Data extracts:
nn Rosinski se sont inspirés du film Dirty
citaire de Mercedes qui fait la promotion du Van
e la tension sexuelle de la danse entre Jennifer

==

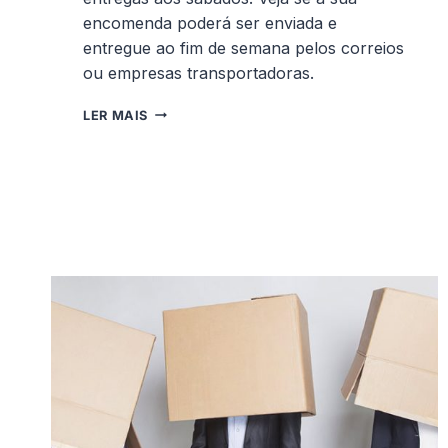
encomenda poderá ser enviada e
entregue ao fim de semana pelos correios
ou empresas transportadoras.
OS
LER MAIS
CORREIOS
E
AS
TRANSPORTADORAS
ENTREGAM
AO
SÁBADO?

How to complete this task: Out of the listing above, reproduce exactly the lines from the one with "nn Rosinski se sont inspirés du film Dirty" up to and including the one with "e la tension".

Exercise output:
nn Rosinski se sont inspirés du film Dirty
citaire de Mercedes qui fait la promotion du Van
e la tension sexuelle de la danse entre Jennifer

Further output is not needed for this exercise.